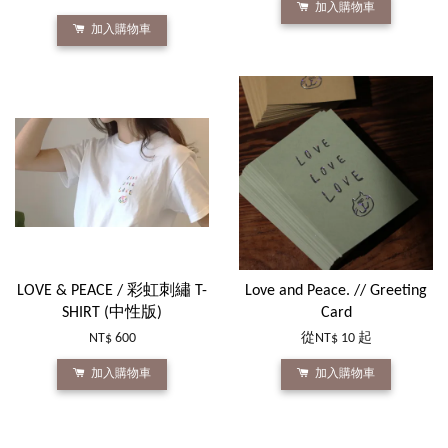
加入購物車
加入購物車
LOVE & PEACE / 彩虹刺繡 T-
Love and Peace. // Greeting
SHIRT (中性版)
Card
NT$ 600
從
NT$ 10
起
加入購物車
加入購物車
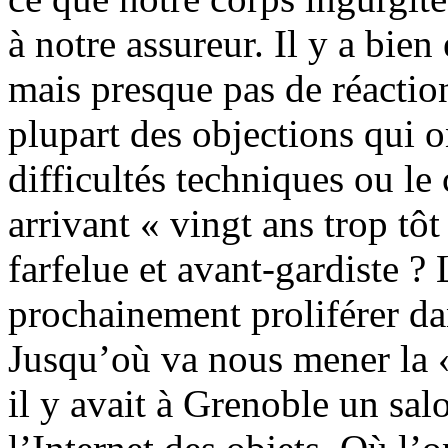
à notre assureur. Il y a bie
mais presque pas de réactio
plupart des objections qui o
difficultés techniques ou le 
arrivant « vingt ans trop tôt 
farfelue et avant-gardiste ?
prochainement proliférer da
Jusqu’où va nous mener la «
il y avait à Grenoble un sal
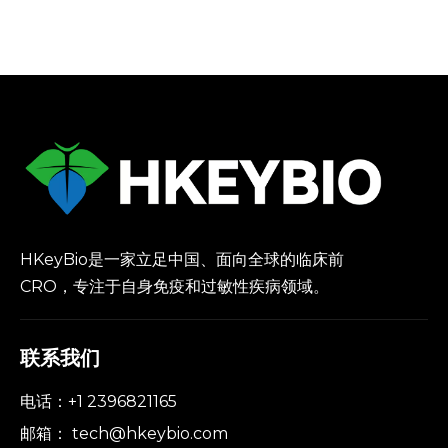
和过敏性疾病的NHP体
外模型
HKeyBio是一家立足中国、面向全球的临床前
CRO，专注于自身免疫和过敏性疾病领域。
联系我们
电话：+1 2396821165
邮箱：
tech@hkeybio.com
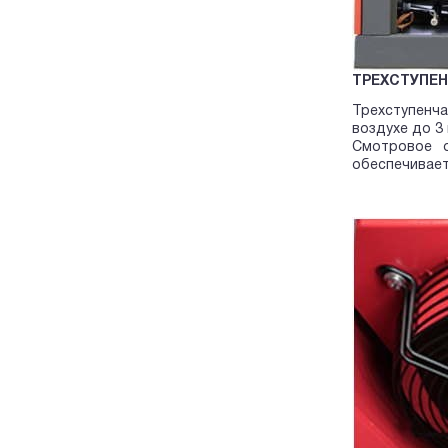
ТРЕХСТУПЕН
Трехступенч
воздухе до 3
Смотровое о
обеспечивает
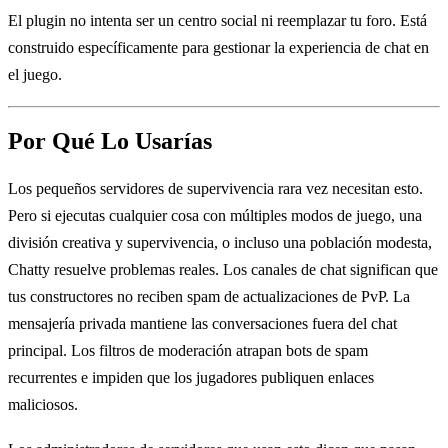
El plugin no intenta ser un centro social ni reemplazar tu foro. Está
construido específicamente para gestionar la experiencia de chat en
el juego.
Por Qué Lo Usarías
Los pequeños servidores de supervivencia rara vez necesitan esto.
Pero si ejecutas cualquier cosa con múltiples modos de juego, una
división creativa y supervivencia, o incluso una población modesta,
Chatty resuelve problemas reales. Los canales de chat significan que
tus constructores no reciben spam de actualizaciones de PvP. La
mensajería privada mantiene las conversaciones fuera del chat
principal. Los filtros de moderación atrapan bots de spam
recurrentes e impiden que los jugadores publiquen enlaces
maliciosos.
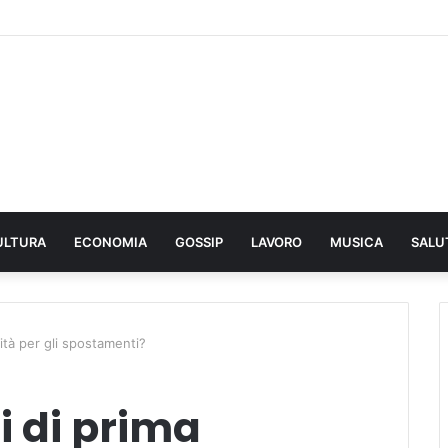
ULTURA
ECONOMIA
GOSSIP
LAVORO
MUSICA
SALU
ità per gli spostamenti?
i di prima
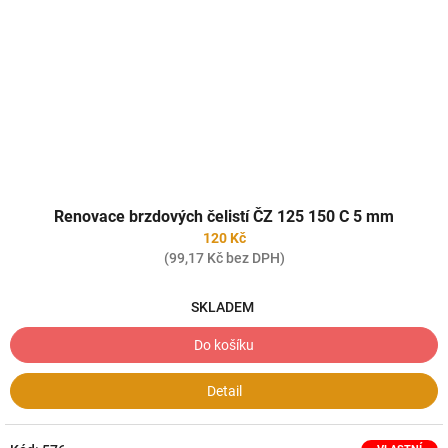
Renovace brzdových čelistí ČZ 125 150 C 5 mm
120 Kč
(99,17 Kč bez DPH)
SKLADEM
Do košíku
Detail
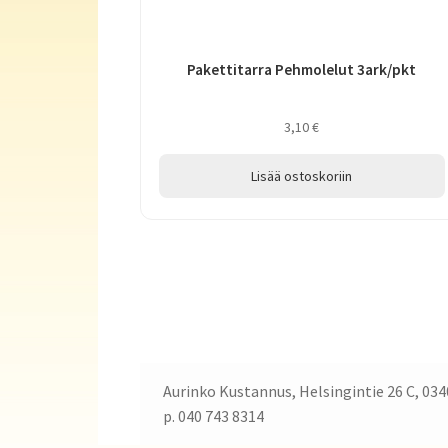
Pakettitarra Pehmolelut 3ark/pkt
3,10
€
Lisää ostoskoriin
Aurinko Kustannus, Helsingintie 26 C, 034
p. 040 743 8314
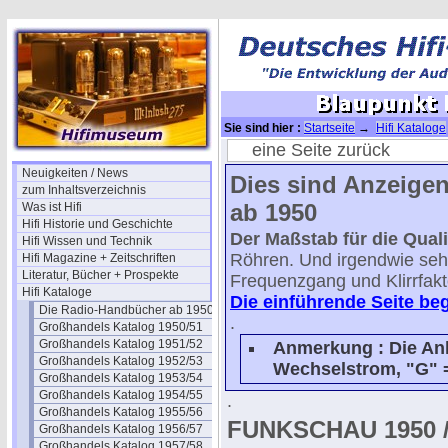
Sie sind hier :
Startseite
→
Hifi Kataloge
eine Seite zurück
Neuigkeiten / News
Dies sind Anzeige
zum Inhaltsverzeichnis
ab 1950
Was ist Hifi
Hifi Historie und Geschichte
Der Maßstab für die Quali
Hifi Wissen und Technik
Röhren. Und irgendwie sehe
Hifi Magazine + Zeitschriften
Literatur, Bücher + Prospekte
Frequenzgang und Klirrfakt
Hifi Kataloge
Die einführende Seite beg
Die Radio-Handbücher ab 1950
.
Großhandels Katalog 1950/51
Großhandels Katalog 1951/52
Anmerkung : Die Anh
Großhandels Katalog 1952/53
Wechselstrom, "G" 
Großhandels Katalog 1953/54
Großhandels Katalog 1954/55
.
Großhandels Katalog 1955/56
FUNKSCHAU 1950 
Großhandels Katalog 1956/57
Großhandels Katalog 1957/58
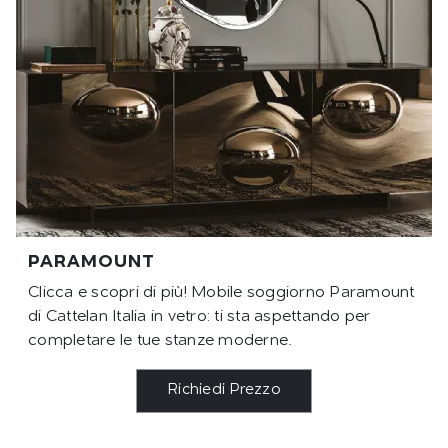
PARAMOUNT
Clicca e scopri di più! Mobile soggiorno Paramount
di Cattelan Italia in vetro: ti sta aspettando per
completare le tue stanze moderne.
Richiedi Prezzo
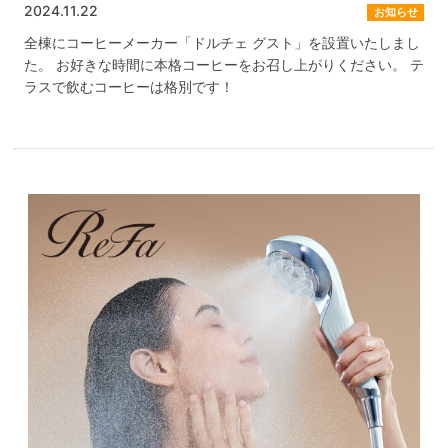
2024.11.22
お知らせ
全棟にコーヒーメーカー「ドルチェ グスト」を設置いたしまし
た。 お好きな時間に本格コーヒーをお召し上がりください。 テ
ラスで飲むコーヒーは格別です！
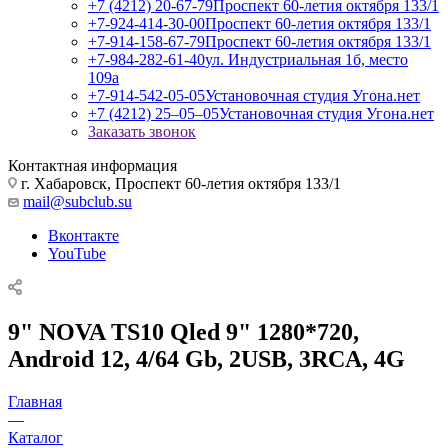
+7 (4212) 20-67-79
Проспект 60-летия октября 133/1
+7-924-414-30-00
Проспект 60-летия октября 133/1
+7-914-158-67-79
Проспект 60-летия октября 133/1
+7-984-282-61-40
ул. Индустриальная 1б, место
109а
+7-914-542-05-05
Установочная студия Угона.нет
+7 (4212) 25‒05‒05
Установочная студия Угона.нет
Заказать звонок
Контактная информация
г. Хабаровск, Проспект 60-летия октября 133/1
mail@subclub.su
Вконтакте
YouTube
9" NOVA TS10 Qled 9" 1280*720,
Android 12, 4/64 Gb, 2USB, 3RCA, 4G
Главная
—
Каталог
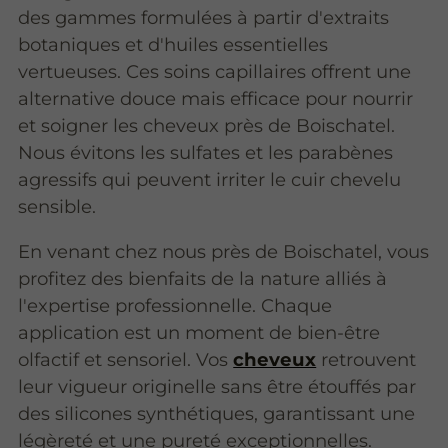
des gammes formulées à partir d'extraits
botaniques et d'huiles essentielles
vertueuses. Ces soins capillaires offrent une
alternative douce mais efficace pour nourrir
et soigner les cheveux près de Boischatel.
Nous évitons les sulfates et les parabènes
agressifs qui peuvent irriter le cuir chevelu
sensible.
En venant chez nous près de Boischatel, vous
profitez des bienfaits de la nature alliés à
l'expertise professionnelle. Chaque
application est un moment de bien-être
olfactif et sensoriel. Vos
cheveux
retrouvent
leur vigueur originelle sans être étouffés par
des silicones synthétiques, garantissant une
légèreté et une pureté exceptionnelles.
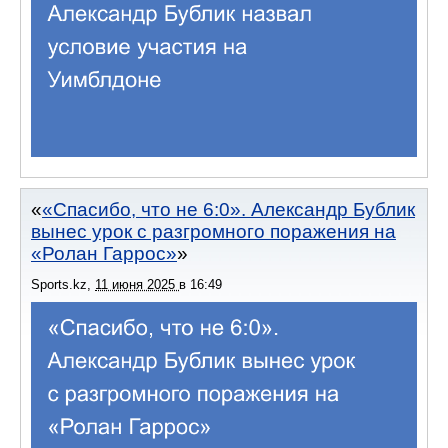
«Спасибо, что не 6:0». Александр Бублик
вынес урок с разгромного поражения на
«Ролан Гаррос»
Sports.kz
,
11 июня 2025
в
16:49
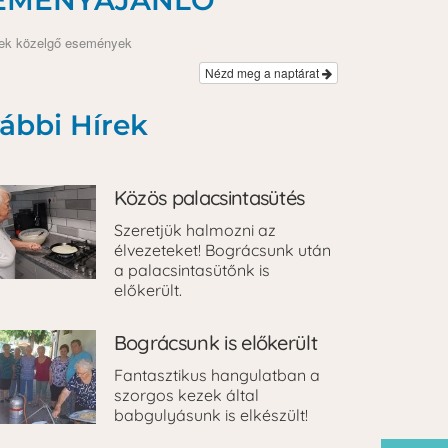
ek közelgő események
Nézd meg a naptárat
ábbi Hírek
Közös palacsintasütés
Szeretjük halmozni az
élvezeteket! Bográcsunk után
a palacsintasütőnk is
előkerült.
Bográcsunk is előkerült
Fantasztikus hangulatban a
szorgos kezek által
babgulyásunk is elkészült!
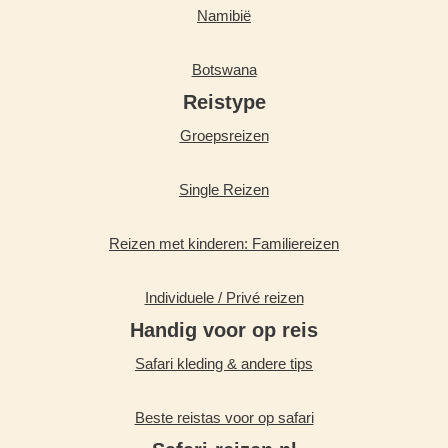
Namibië
Botswana
Reistype
Groepsreizen
Single Reizen
Reizen met kinderen: Familiereizen
Individuele / Privé reizen
Handig voor op reis
Safari kleding & andere tips
Beste reistas voor op safari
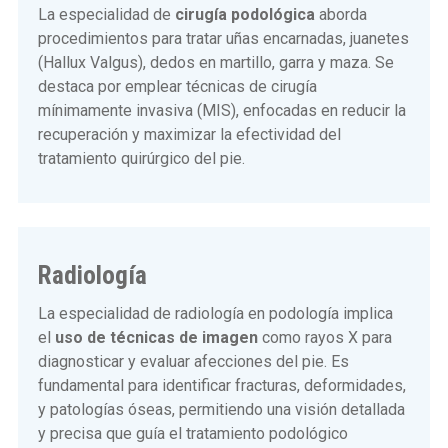
La especialidad de
cirugía podológica
aborda
procedimientos para tratar uñas encarnadas, juanetes
(Hallux Valgus), dedos en martillo, garra y maza. Se
destaca por emplear técnicas de cirugía
mínimamente invasiva (MIS), enfocadas en reducir la
recuperación y maximizar la efectividad del
tratamiento quirúrgico del pie.
Radiología
La especialidad de radiología en podología implica
el
uso de técnicas de imagen
como rayos X para
diagnosticar y evaluar afecciones del pie. Es
fundamental para identificar fracturas, deformidades,
y patologías óseas, permitiendo una visión detallada
y precisa que guía el tratamiento podológico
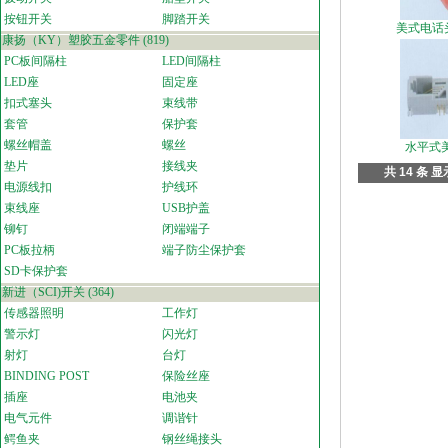
按钮开关
脚踏开关
美式电话头
康扬（KY）塑胶五金零件
(819)
PC板间隔柱
LED间隔柱
LED座
固定座
扣式塞头
束线带
套管
保护套
螺丝帽盖
螺丝
水平式
垫片
接线夹
共 14 条 显
电源线扣
护线环
束线座
USB护盖
铆钉
闭端端子
PC板拉柄
端子防尘保护套
SD卡保护套
新进（SCI)开关
(364)
传感器照明
工作灯
警示灯
闪光灯
射灯
台灯
BINDING POST
保险丝座
插座
电池夹
电气元件
调谐针
鳄鱼夹
钢丝绳接头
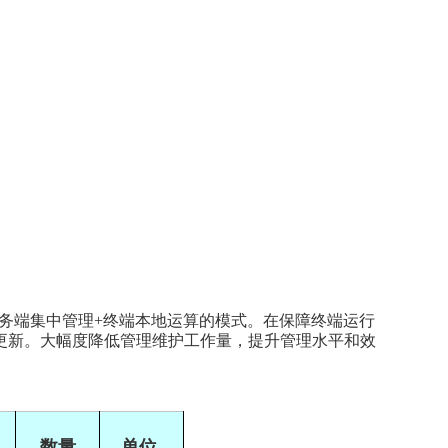
用服务端集中管理+终端本地运算的模式。在保障终端运行
更新。大幅度降低管理维护工作量，提升管理水平和效
数量
单位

▬▬▬

Could you restate every record above word for word, leaving the pictures out?

• [YOUR RESPONSE]
加入購物車
加入購物車
LOVE & PEACE / 彩虹刺繡 T-
Love and Peace. // Greeting
SHIRT (中性版)
Card
NT$ 600
從
NT$ 10
起
加入購物車
加入購物車
à notre assureur. Il y a bie
mais presque pas de réactio
plupart des objections qui o
difficultés techniques ou le 
arrivant « vingt ans trop tôt 
farfelue et avant-gardiste ?
prochainement proliférer da
Jusqu’où va nous mener la «
il y avait à Grenoble un sal
和过敏性疾病的NHP体
外模型
HKeyBio是一家立足中国、面向全球的临床前
CRO，专注于自身免疫和过敏性疾病领域。
联系我们
电话：+1 2396821165
邮箱：
tech@hkeybio.com
ТРЕХСТУПЕН
Трехступенч
воздухе до 3
Смотровое о
обеспечивает
El plugin no intenta ser un centro social ni reemplazar tu foro. Está
construido específicamente para gestionar la experiencia de chat en
el juego.
Por Qué Lo Usarías
Los pequeños servidores de supervivencia rara vez necesitan esto.
Pero si ejecutas cualquier cosa con múltiples modos de juego, una
división creativa y supervivencia, o incluso una población modesta,
Chatty resuelve problemas reales. Los canales de chat significan que
tus constructores no reciben spam de actualizaciones de PvP. La
mensajería privada mantiene las conversaciones fuera del chat
principal. Los filtros de moderación atrapan bots de spam
recurrentes e impiden que los jugadores publiquen enlaces
maliciosos.
ULTURA
ECONOMIA
GOSSIP
LAVORO
MUSICA
SALU
ità per gli spostamenti?
i di prima
Renovace brzdových čelistí ČZ 125 150 C 5 mm
120 Kč
(99,17 Kč bez DPH)
SKLADEM
Do košíku
Detail
Pakettitarra Pehmolelut 3ark/pkt
3,10
€
Lisää ostoskoriin
Aurinko Kustannus, Helsingintie 26 C, 034
p. 040 743 8314
Sie sind hier :
Startseite
→
Hifi Kataloge
eine Seite zurück
Neuigkeiten / News
Dies sind Anzeige
zum Inhaltsverzeichnis
ab 1950
Was ist Hifi
Hifi Historie und Geschichte
Der Maßstab für die Quali
Hifi Wissen und Technik
Röhren. Und irgendwie sehe
Hifi Magazine + Zeitschriften
Literatur, Bücher + Prospekte
Frequenzgang und Klirrfakt
Hifi Kataloge
Die einführende Seite beg
Die Radio-Handbücher ab 1950
.
Großhandels Katalog 1950/51
Großhandels Katalog 1951/52
Anmerkung : Die Anh
Großhandels Katalog 1952/53
Wechselstrom, "G" 
Großhandels Katalog 1953/54
Großhandels Katalog 1954/55
.
Großhandels Katalog 1955/56
FUNKSCHAU 1950 
Großhandels Katalog 1956/57
Großhandels Katalog 1957/58
PARAMOUNT
Clicca e scopri di più! Mobile soggiorno Paramount
di Cattelan Italia in vetro: ti sta aspettando per
completare le tue stanze moderne.
Richiedi Prezzo
2024.11.22
お知らせ
全棟にコーヒーメーカー「ドルチェ グスト」を設置いたしまし
た。 お好きな時間に本格コーヒーをお召し上がりください。 テ
ラスで飲むコーヒーは格別です！
+7 (4212) 20-67-79
Проспект 60-летия октября 133/1
+7-924-414-30-00
Проспект 60-летия октября 133/1
+7-914-158-67-79
Проспект 60-летия октября 133/1
+7-984-282-61-40
ул. Индустриальная 1б, место
109а
+7-914-542-05-05
Установочная студия Угона.нет
+7 (4212) 25‒05‒05
Установочная студия Угона.нет
Заказать звонок
Контактная информация
г. Хабаровск, Проспект 60-летия октября 133/1
mail@subclub.su
Вконтакте
YouTube
9" NOVA TS10 Qled 9" 1280*720,
Android 12, 4/64 Gb, 2USB, 3RCA, 4G
Главная
—
Каталог
des gammes formulées à partir d'extraits
botaniques et d'huiles essentielles
vertueuses. Ces soins capillaires offrent une
alternative douce mais efficace pour nourrir
et soigner les cheveux près de Boischatel.
Nous évitons les sulfates et les parabènes
agressifs qui peuvent irriter le cuir chevelu
sensible.
En venant chez nous près de Boischatel, vous
profitez des bienfaits de la nature alliés à
l'expertise professionnelle. Chaque
application est un moment de bien-être
olfactif et sensoriel. Vos
cheveux
retrouvent
leur vigueur originelle sans être étouffés par
des silicones synthétiques, garantissant une
légèreté et une pureté exceptionnelles.
«Спасибо, что не 6:0». Александр Бублик
вынес урок с разгромного поражения на
«Ролан Гаррос»
Sports.kz
,
11 июня 2025
в
16:49
ek közelgő események
Nézd meg a naptárat
ábbi Hírek
Közös palacsintasütés
Szeretjük halmozni az
élvezeteket! Bográcsunk után
a palacsintasütőnk is
előkerült.
Bográcsunk is előkerült
Fantasztikus hangulatban a
szorgos kezek által
babgulyásunk is elkészült!
Namibië
Botswana
Reistype
Groepsreizen
Single Reizen
Reizen met kinderen: Familiereizen
Individuele / Privé reizen
Handig voor op reis
Safari kleding & andere tips
Beste reistas voor op safari
La especialidad de
cirugía podológica
aborda
procedimientos para tratar uñas encarnadas, juanetes
(Hallux Valgus), dedos en martillo, garra y maza. Se
destaca por emplear técnicas de cirugía
mínimamente invasiva (MIS), enfocadas en reducir la
recuperación y maximizar la efectividad del
tratamiento quirúrgico del pie.
Radiología
La especialidad de radiología en podología implica
el
uso de técnicas de imagen
como rayos X para
diagnosticar y evaluar afecciones del pie. Es
fundamental para identificar fracturas, deformidades,
y patologías óseas, permitiendo una visión detallada
y precisa que guía el tratamiento podológico
按钮开关
脚踏开关
美式电话头
康扬（KY）塑胶五金零件
(819)
PC板间隔柱
LED间隔柱
LED座
固定座
扣式塞头
束线带
套管
保护套
螺丝帽盖
螺丝
水平式
垫片
接线夹
共 14 条 显
电源线扣
护线环
束线座
USB护盖
铆钉
闭端端子
PC板拉柄
端子防尘保护套
SD卡保护套
新进（SCI)开关
(364)
传感器照明
工作灯
警示灯
闪光灯
射灯
台灯
BINDING POST
保险丝座
插座
电池夹
电气元件
调谐针
鳄鱼夹
钢丝绳接头
用服务端集中管理+终端本地运算的模式。在保障终端运行
更新。大幅度降低管理维护工作量，提升管理水平和效
数量
单位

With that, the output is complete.